Sabahi endorsed Field Marshal Abdel Fattah al-Sisi’s ouster of Islamist president Mohamed Morsi last July, but argues that the repression Egypt suffered under autocrat Hosni Mubarak still taints the political landscape three years after his fall.

Sisi is due to announce his candidacy within a week and is likely to win the presidential election by a landslide.

Asked if Sisi could be a democratic leader, Sabahi said the military man’s role in guiding Egypt’s political transition so far ‘makes him bear a direct or indirect political responsibility for a list of rights violations’.

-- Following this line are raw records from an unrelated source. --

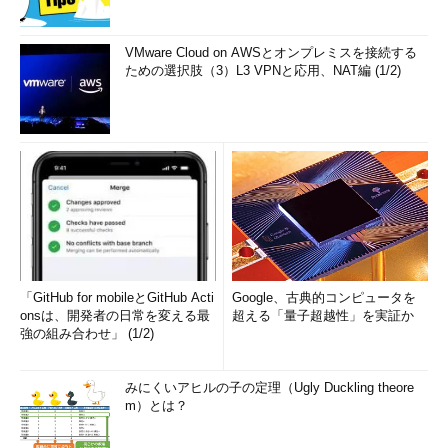
VMware Cloud on AWSとオンプレミスを接続する
ための選択肢（3）L3 VPNと応用、NAT編 (1/2)
「GitHub for mobileとGitHub Acti
Google、古典的コンピュータを
onsは、開発者の日常を変える最
超える「量子超越性」を実証か
強の組み合わせ」 (1/2)
みにくいアヒルの子の定理（Ugly Duckling theore
m）とは？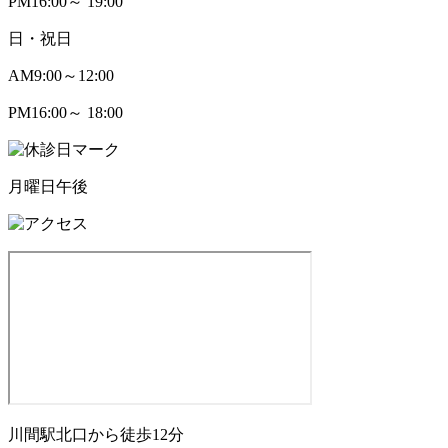
PM
16:00～ 19:00
日・祝日
AM
9:00～12:00
PM
16:00～ 18:00
月曜日午後
川間駅北口から徒歩12分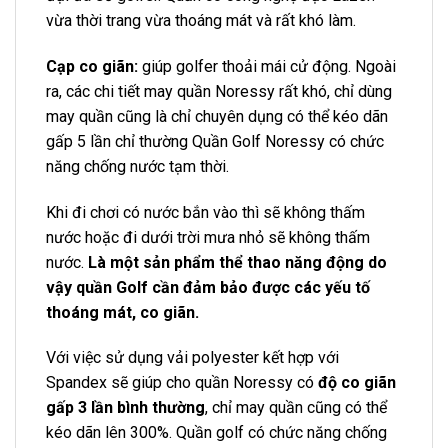
vừa thời trang vừa thoáng mát và rất khó làm.
Cạp co giãn:
giúp golfer thoải mái cử động. Ngoài
ra, các chi tiết may quần Noressy rất khó, chỉ dùng
may quần cũng là chỉ chuyên dụng có thể kéo dãn
gấp 5 lần chỉ thường Quần Golf Noressy có chức
năng chống nước tạm thời.
Khi đi chơi có nước bắn vào thì sẽ không thấm
nước hoặc đi dưới trời mưa nhỏ sẽ không thấm
nước.
Là một sản phẩm thể thao năng động do
vậy quần Golf cần đảm bảo được các yếu tố
thoáng mát, co giãn.
Với việc sử dụng vải polyester kết hợp với
Spandex sẽ giúp cho quần Noressy có
độ co giãn
gấp 3 lần bình thường
, chỉ may quần cũng có thể
kéo dãn lên 300%. Quần golf có chức năng chống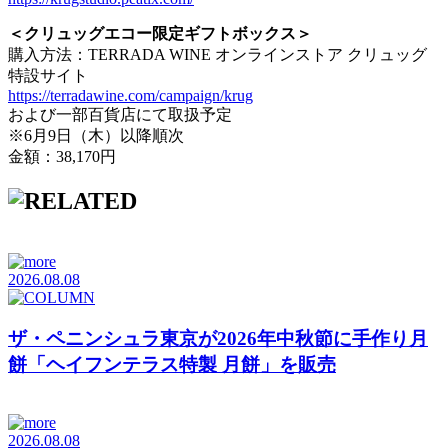
＜クリュッグエコー限定ギフトボックス＞
購入方法：TERRADA WINE オンラインストア クリュッグ
特設サイト
https://terradawine.com/campaign/krug
および一部百貨店にて取扱予定
※6月9日（木）以降順次
金額：38,170円
2026.08.08
ザ・ペニンシュラ東京が2026年中秋節に手作り月
餅「ヘイフンテラス特製 月餅」を販売
2026.08.08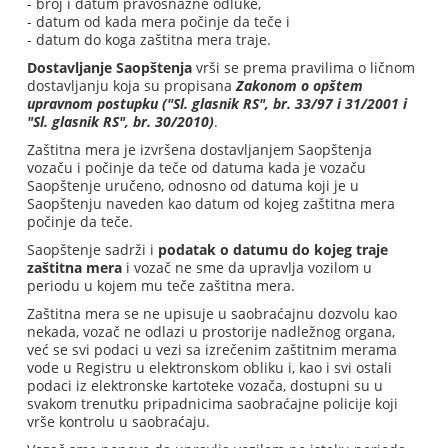
- broj i datum pravosnažne odluke,
- datum od kada mera počinje da teče i
- datum do koga zaštitna mera traje.
Dostavljanje Saopštenja
vrši se prema pravilima o ličnom
dostavljanju koja su propisana
Zakonom o opštem
upravnom postupku ("Sl. glasnik RS", br. 33/97 i 31/2001 i
"Sl. glasnik RS", br. 30/2010)
.
Zaštitna mera je izvršena dostavljanjem Saopštenja
vozaču i počinje da teče od datuma kada je vozaču
Saopštenje uručeno, odnosno od datuma koji je u
Saopštenju naveden kao datum od kojeg zaštitna mera
počinje da teče.
Saopštenje sadrži i
podatak o datumu do kojeg traje
zaštitna mera
i vozač ne sme da upravlja vozilom u
periodu u kojem mu teče zaštitna mera.
Zaštitna mera se ne upisuje u saobraćajnu dozvolu kao
nekada, vozač ne odlazi u prostorije nadležnog organa,
već se svi podaci u vezi sa izrečenim zaštitnim merama
vode u Registru u elektronskom obliku i, kao i svi ostali
podaci iz elektronske kartoteke vozača, dostupni su u
svakom trenutku pripadnicima saobraćajne policije koji
vrše kontrolu u saobraćaju.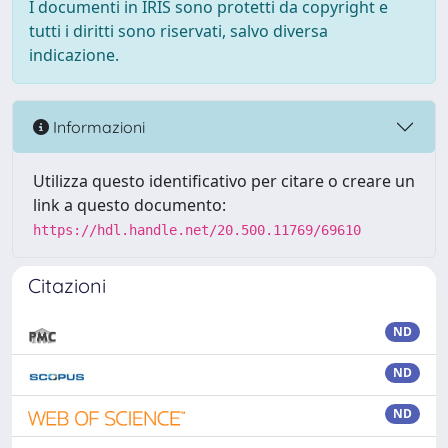
I documenti in IRIS sono protetti da copyright e
tutti i diritti sono riservati, salvo diversa
indicazione.
Informazioni
Utilizza questo identificativo per citare o creare un
link a questo documento:
https://hdl.handle.net/20.500.11769/69610
Citazioni
ND
ND
ND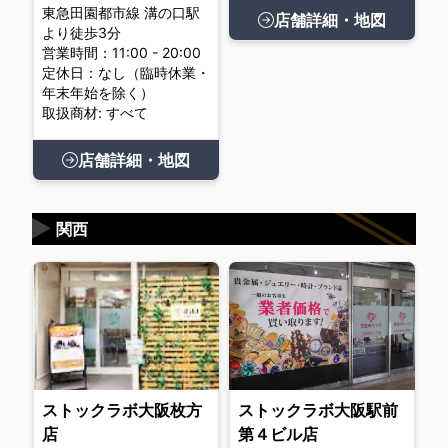
東急田園都市線 溝の口駅
店舗詳細・地図
より徒歩3分
営業時間：11:00 - 20:00
定休日：なし（臨時休業・
年末年始を除く）
取扱商材: すべて
店舗詳細・地図
▶
関西
ストックラボ大阪枚方
ストックラボ大阪駅前
店
第４ビル店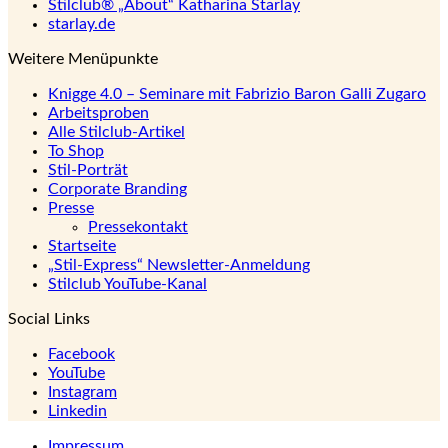
Stilclub® „About“ Katharina Starlay
starlay.de
Weitere Menüpunkte
Knigge 4.0 – Seminare mit Fabrizio Baron Galli Zugaro
Arbeitsproben
Alle Stilclub-Artikel
To Shop
Stil-Porträt
Corporate Branding
Presse
Pressekontakt
Startseite
„Stil-Express“ Newsletter-Anmeldung
Stilclub YouTube-Kanal
Social Links
Facebook
YouTube
Instagram
Linkedin
Impressum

The popular uprising which ousted Mubarak in 2011 raised hopes of greater freedoms in Egypt, a country at the heart of the Arab world. But progress toward democracy has wavered.

Many Egyptians also saw Morsi as an autocrat during his troubled one-year rule, which ended after mass protests against him and his Muslim Brotherhood gave the army a cue to intervene.

Security forces have since killed hundreds of Brotherhood members in the streets, arrested thousands, and put Morsi and other leaders on trial. Secular activists have also been jailed.

POLITICAL STATUS QUO

Sabahi, imprisoned 17 times under Mubarak, said Egypt was still awaiting a genuinely democratic system. ‘The current transitional system did not respect the values of democracy and plurality, and violated the constitution... in the way it dealt with its opponents,’ he said. ‘It did not implement the freedoms the Egyptian people want and deserve.’ Sabahi, who came third in the 2012 presidential vote after Morsi and ex-air force chief Ahmed Shafik, said Egypt had yet to cleanse a ‘rotten’ system or create a new breed of politicians.

‘The regime that ruled us for decades based on repression and corruption still exists,’ he said, discounting Morsi-era changes ‘when his ruling elite had beards’ as superficial. Despite his pessimism, Sabahi asserted that the millions of Egyptians who took to the streets to help remove two presidents in three years would not tolerate a new dictatorship. ‘Any attempt to reproduce the old regime will not work. The people are very smart,’ Sabahi, a 59-year-old former journalist, said. ‘The future of Egypt is in the revolution. There will be no future for anyone who tries to bring back a former regime.’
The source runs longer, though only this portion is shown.